ACTIVITY: Set every entry below down once more, exactly as it stands, without images.

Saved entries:
****************************************

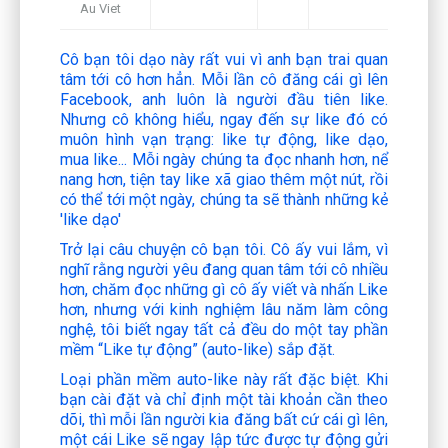
Au Viet
Cô bạn tôi dạo này rất vui vì anh bạn trai quan
tâm tới cô hơn hẳn. Mỗi lần cô đăng cái gì lên
Facebook, anh luôn là người đầu tiên like.
Nhưng cô không hiểu, ngay đến sự like đó có
muôn hình vạn trạng: like tự động, like dạo,
mua like... Mỗi ngày chúng ta đọc nhanh hơn, nể
nang hơn, tiện tay like xã giao thêm một nút, rồi
có thể tới một ngày, chúng ta sẽ thành những kẻ
'like dạo'
T
rở
lại câu chuyện cô bạn tôi. Cô ấy vui lắm, vì
nghĩ rằng người yêu đang quan tâm tới cô nhiều
hơn, chăm đọc những gì cô ấy viết và nhấn Like
hơn, nhưng với kinh nghiệm lâu năm làm công
nghệ, tôi biết ngay tất cả đều do một tay phần
mềm “Like tự động” (auto-like) sắp đặt.
Loại phần mềm auto-like này rất đặc biệt. Khi
bạn cài đặt và chỉ định một tài khoản cần theo
dõi, thì mỗi lần người kia đăng bất cứ cái gì lên,
một cái Like sẽ ngay lập tức được tự động gửi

****************************************

RESULT BELOW:
Au Viet
Cô bạn tôi dạo này rất vui vì anh bạn trai quan
tâm tới cô hơn hẳn. Mỗi lần cô đăng cái gì lên
Facebook, anh luôn là người đầu tiên like.
Nhưng cô không hiểu, ngay đến sự like đó có
muôn hình vạn trạng: like tự động, like dạo,
mua like... Mỗi ngày chúng ta đọc nhanh hơn, nể
nang hơn, tiện tay like xã giao thêm một nút, rồi
có thể tới một ngày, chúng ta sẽ thành những kẻ
'like dạo'
T
rở
lại câu chuyện cô bạn tôi. Cô ấy vui lắm, vì
nghĩ rằng người yêu đang quan tâm tới cô nhiều
hơn, chăm đọc những gì cô ấy viết và nhấn Like
hơn, nhưng với kinh nghiệm lâu năm làm công
nghệ, tôi biết ngay tất cả đều do một tay phần
mềm “Like tự động” (auto-like) sắp đặt.
Loại phần mềm auto-like này rất đặc biệt. Khi
bạn cài đặt và chỉ định một tài khoản cần theo
dõi, thì mỗi lần người kia đăng bất cứ cái gì lên,
một cái Like sẽ ngay lập tức được tự động gửi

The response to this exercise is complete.